Tomcat Configuration for Production
@Bean
public TomcatServletWebServerFactory tomcatFactory() {
TomcatServletWebServerFactory factory = new TomcatServletWebServerFactory();
factory.addConnectorCustomizers(connector -> {
ProtocolHandler handler = connector.getProtocolHandler();
if (handler instanceof AbstractProtocol<?> protocol) {
protocol.setMaxThreads(200);
protocol.setMinSpareThreads(20);
protocol.setAcceptCount(50);
protocol.setConnectionTimeout(5000);
protocol.setKeepAliveTimeout(20000);
protocol.setMaxKeepAliveRequests(200);
}
});
return factory;
}
Lessons Learned from Production
1. Short timeouts everywhere. Every blocking operation — DB query, HTTP call, lock acquisition — must have a timeout shorter than your SLA. A missing timeout is a thread leak waiting to happen.

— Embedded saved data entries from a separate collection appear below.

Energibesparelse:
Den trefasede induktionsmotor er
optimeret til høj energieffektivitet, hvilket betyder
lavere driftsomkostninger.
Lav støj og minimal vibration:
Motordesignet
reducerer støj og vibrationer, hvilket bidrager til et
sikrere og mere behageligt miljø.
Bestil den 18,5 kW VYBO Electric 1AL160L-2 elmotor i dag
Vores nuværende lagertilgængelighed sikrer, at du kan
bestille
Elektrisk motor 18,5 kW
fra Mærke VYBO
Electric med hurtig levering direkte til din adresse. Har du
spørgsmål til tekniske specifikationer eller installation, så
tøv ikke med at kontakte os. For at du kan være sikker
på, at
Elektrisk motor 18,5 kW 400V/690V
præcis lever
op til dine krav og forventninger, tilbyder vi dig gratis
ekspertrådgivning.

2. Size thread pools to match downstream capacity. If your DB can handle 10 concurrent queries, having 200 Tomcat threads is counterproductive — they'll all race for 10 connections. Align pool sizes across the call chain.

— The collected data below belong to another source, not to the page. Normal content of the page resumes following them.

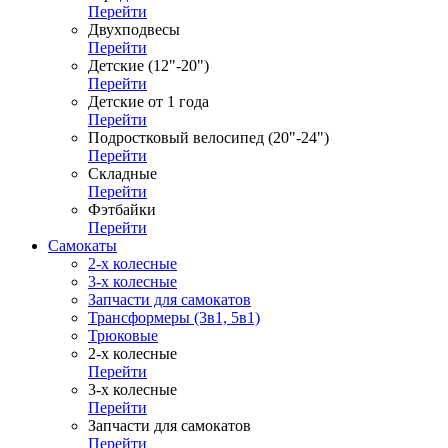
Перейти
Двухподвесы
Перейти
Детские (12"-20")
Перейти
Детские от 1 года
Перейти
Подростковый велосипед (20"-24")
Перейти
Складные
Перейти
Фэтбайки
Перейти
Самокаты
2-х колесные
3-х колесные
Запчасти для самокатов
Трансформеры (3в1, 5в1)
Трюковые
2-х колесные
Перейти
3-х колесные
Перейти
Запчасти для самокатов
Перейти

3. Instrument thread pool utilization, not just request latency. P99 latency spikes are a lagging indicator. Thread pool utilization at 80% is an early warning.

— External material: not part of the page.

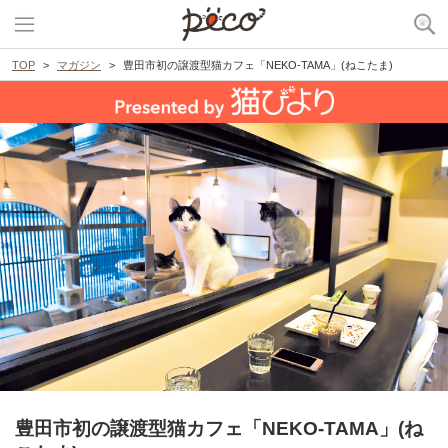
TOP
マガジン
豊田市初の譲渡型猫カフェ「NEKO-TAMA」(ねこたま)
豊田市初の譲渡型猫カフェ「NEKO-TAMA」(ね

4. Fail fast under load. A 50-request accept-count and 2-second connection-timeout mean failures are visible in 2 seconds, not 30. Operators can respond; monitoring can alert. Silent accumulation is far worse.
5. One slow downstream can take down your service. Circuit breakers are not optional in microservice architectures. Every external call that can be slow must be wrapped.
Thread pool exhaustion is entirely preventable once you understand the mechanics. The failure mode is almost always: slow downstream + missing timeout + no circuit breaker = cascading thread starvation. Fix any one of those three and the cascade stops.